Tamoxifen, or not tamoxifen? The issues surrounding chemoprevention
Dr Richard Roope, RCGP Clinical Champion for Cancer
Cancer incidence continues to rise in the U.K., as across the world. Between 2013 and 2030, cancer cases are predicted to rise by 30% in the U.K. and up to 70% in developing countries. On this backdrop, and in the light of financial pressures across all health systems, prevention is becoming a higher priority. Addressing lifestyle has become a major focus of attention of both the NHS and Government. Taxation policy (smoking, alcohol, and more recently sugary drinks) is one such strategy. Another prevention option is the use of medication to reduce risk. Previous research has shown that aspirin can reduce the incidence of a number of cancers. Current research streams are looking at the benefit : risk balance of aspirin use in this context.
Breast cancer, the commonest cancer in the U.K. with 55,222 new cases per year,, claiming 11,433 lives per year and a lifetime risk in women of 1 in 8, has specifically come under the chemoprevention spotlight, with the focus on those with an increased familial risk. NICE published guidance in 2004, 2011 and an update of the latter in 2013.
Cancer Research UK funded research to assess current attitudes and practice of using chemoprevention amongst GPs. They also explored what support GPs would want to implement the guidance. The findings showed, that of the 1,000 surveyed, only 24% knew that NICE recommends use of tamoxifen for women with an increased familial risk of breast cancer. GPs were more willing to prescribe tamoxifen when told of the benefits, however many wanted more support in doing so. GPs(63%) were happier to prescribe, when the treatment had been initiated in Secondary care.
These findings are not hugely surprising.

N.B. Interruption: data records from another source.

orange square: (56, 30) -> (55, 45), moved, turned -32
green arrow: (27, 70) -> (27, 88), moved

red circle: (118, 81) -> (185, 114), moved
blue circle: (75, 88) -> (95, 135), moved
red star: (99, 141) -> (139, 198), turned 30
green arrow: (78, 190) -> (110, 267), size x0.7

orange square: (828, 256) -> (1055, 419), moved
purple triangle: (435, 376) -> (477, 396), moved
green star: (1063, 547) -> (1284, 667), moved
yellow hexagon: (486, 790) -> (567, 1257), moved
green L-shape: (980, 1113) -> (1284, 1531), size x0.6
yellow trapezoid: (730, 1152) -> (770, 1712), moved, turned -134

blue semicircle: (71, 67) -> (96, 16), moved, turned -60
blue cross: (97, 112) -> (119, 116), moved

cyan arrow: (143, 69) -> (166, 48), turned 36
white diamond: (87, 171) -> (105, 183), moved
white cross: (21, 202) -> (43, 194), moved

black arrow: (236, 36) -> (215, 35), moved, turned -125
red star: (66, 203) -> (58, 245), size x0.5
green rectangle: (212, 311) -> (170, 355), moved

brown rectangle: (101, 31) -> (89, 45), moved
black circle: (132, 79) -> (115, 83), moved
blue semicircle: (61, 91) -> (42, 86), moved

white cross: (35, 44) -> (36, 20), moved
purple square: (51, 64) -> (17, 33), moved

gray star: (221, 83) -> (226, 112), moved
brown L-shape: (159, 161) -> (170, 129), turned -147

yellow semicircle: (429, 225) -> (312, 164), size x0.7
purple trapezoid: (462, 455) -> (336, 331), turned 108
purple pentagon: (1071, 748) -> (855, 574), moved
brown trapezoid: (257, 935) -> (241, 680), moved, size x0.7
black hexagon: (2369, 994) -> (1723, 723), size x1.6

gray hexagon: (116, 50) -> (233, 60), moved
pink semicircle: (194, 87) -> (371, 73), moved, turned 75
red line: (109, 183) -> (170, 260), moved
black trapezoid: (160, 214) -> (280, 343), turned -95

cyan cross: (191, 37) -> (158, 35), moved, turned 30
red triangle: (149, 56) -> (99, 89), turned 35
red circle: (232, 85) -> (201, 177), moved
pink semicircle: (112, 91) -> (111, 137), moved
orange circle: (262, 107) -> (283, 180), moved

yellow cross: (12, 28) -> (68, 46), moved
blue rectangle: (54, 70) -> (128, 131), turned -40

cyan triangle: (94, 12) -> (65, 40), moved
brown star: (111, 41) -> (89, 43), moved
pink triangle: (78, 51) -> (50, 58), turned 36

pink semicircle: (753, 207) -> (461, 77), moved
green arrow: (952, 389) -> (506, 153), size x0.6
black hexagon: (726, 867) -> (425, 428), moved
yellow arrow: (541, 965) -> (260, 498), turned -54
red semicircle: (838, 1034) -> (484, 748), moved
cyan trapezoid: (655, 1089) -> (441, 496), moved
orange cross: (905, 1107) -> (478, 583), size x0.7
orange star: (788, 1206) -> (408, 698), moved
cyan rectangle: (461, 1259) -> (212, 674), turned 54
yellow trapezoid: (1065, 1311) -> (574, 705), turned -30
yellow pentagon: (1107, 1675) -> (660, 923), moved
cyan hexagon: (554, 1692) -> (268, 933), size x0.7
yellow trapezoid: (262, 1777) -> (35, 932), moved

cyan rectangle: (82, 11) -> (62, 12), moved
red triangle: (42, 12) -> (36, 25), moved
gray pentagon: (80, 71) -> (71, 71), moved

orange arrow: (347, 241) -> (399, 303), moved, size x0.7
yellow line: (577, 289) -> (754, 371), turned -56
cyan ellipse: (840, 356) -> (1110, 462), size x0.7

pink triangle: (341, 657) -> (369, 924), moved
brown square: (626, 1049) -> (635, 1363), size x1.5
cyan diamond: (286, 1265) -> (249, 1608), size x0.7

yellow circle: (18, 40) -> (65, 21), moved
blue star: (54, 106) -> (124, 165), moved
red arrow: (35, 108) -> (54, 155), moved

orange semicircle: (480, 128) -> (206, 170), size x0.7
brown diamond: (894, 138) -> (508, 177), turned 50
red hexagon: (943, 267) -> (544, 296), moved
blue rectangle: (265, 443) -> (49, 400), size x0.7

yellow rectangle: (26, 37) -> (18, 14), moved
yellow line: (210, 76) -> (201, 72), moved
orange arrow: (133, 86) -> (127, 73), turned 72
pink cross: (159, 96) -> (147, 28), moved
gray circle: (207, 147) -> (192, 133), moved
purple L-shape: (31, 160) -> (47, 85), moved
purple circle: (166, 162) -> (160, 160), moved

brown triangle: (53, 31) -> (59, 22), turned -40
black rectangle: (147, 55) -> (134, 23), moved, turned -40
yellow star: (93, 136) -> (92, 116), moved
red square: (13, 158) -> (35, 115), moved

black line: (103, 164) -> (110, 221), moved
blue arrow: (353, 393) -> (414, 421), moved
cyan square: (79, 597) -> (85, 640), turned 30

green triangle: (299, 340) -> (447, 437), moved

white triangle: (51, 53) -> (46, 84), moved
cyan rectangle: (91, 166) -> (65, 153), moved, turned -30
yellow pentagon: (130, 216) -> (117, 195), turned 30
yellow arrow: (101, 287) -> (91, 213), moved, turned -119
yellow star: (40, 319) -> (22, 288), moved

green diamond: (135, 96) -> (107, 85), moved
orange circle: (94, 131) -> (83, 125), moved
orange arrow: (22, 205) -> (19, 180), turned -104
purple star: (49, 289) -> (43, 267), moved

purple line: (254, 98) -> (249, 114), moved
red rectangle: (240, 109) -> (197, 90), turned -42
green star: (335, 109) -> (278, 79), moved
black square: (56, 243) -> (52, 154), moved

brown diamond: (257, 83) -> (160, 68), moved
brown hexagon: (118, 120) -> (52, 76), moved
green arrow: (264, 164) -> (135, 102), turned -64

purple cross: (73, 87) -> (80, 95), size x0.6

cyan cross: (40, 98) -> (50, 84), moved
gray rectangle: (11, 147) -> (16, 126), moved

We are inundated with paper and electronic correspondence, guidance, requests, results and information on a daily basis, more than even the fastest reader could read, let alone put into practice. The NICE Clinical Update for Guidelines 14 and 41 (“Classification and care of people at risk of familial breast cancer and management of breast cancer and related risks in people with a family history of breast cancer”) runs to 265 pages, so is not surprising that this has had low penetration into GP practice. Further to this, tamoxifen does not have a licence for this use and can cause significant unpleasant side effects(e.g. menopausal symptoms and thromboembolic events), making any discussion with the patient more involved, and to do this properly requires more time, which is at a particular premium with the current pressures prevalent in the consulting room.
However, tamoxifen has the potential to reduce cancer cases by 32% in those at high familial risk, and this research identifies that GPs need more information if we are to maximise the prevention potential in reducing breast cancer incidence in this group of patients. NICE is due to publish a patient decision support tool within the next few weeks, and the RCGP is looking to develop recommendations based on NICE’s publications soon after. These will include an update on breast cancer prevention in general, with 27% c of cases (14,900 per year) preventable.